The meat of the tambaqui is popular and fetches top prices in fish markets in its native range. It is marketed fresh and frozen.

Wild populations of the tambaqui have declined because of overfishing and many currently caught fish are juveniles. In Manaus alone, the landings fell from c. 15000 metric ton per year in the 1970s to 800 metric ton in 1996. Based on a review by IBAMA, it was the 11th most caught fish by weight in the Brazilian Amazon in 1998 (just ahead of the closely related pirapitinga, Piaractus brachypomus).

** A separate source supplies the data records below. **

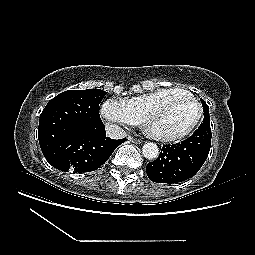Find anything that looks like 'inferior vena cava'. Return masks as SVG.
Returning <instances> with one entry per match:
<instances>
[{
	"mask_svg": "<svg viewBox=\"0 0 255 255\" xmlns=\"http://www.w3.org/2000/svg\"><path fill=\"white\" fill-rule=\"evenodd\" d=\"M107 136L112 139H123L126 137V132L116 124H108L106 126Z\"/></svg>",
	"mask_w": 255,
	"mask_h": 255,
	"instance_id": "inferior-vena-cava-1",
	"label": "inferior vena cava"
}]
</instances>
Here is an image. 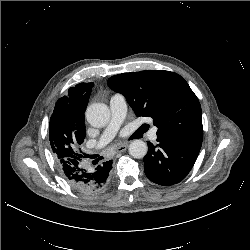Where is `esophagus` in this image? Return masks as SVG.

The tambaqui is now widely kept in aquaculture. It can live in oxygen-poor waters and is very resistant to diseases. In Brazil, tambaqui is one of the main farmed fish species, and therefore important to the country's economy. Studies of farmed tambaqui in Brazil have revealed a genetic diversity similar to that seen among wild populations. In fish farms this species is sometimes hybridized with Piaractus to produce offspring that accept a wider temperature range (colder water) than pure tambaqui.

In Thailand, this fish, known locally as pla khu dam (ปลาคู้ดำ), was introduced from Hong Kong and Singapore as part of fish-farming projects, but has adapted to local conditions and thrives in the wild in some areas. There is also an introduced population in Puerto Rico and singles (likely deliberate releases by aquarists) have been caught in a wide range of U.S. states, but only those in the warmest regions can survive.

Juveniles 2-3 in long, sometimes labelled as "vegetarian piranha", are frequently seen in the aquarium trade, but they rapidly grow to a large size and require an enormous tank.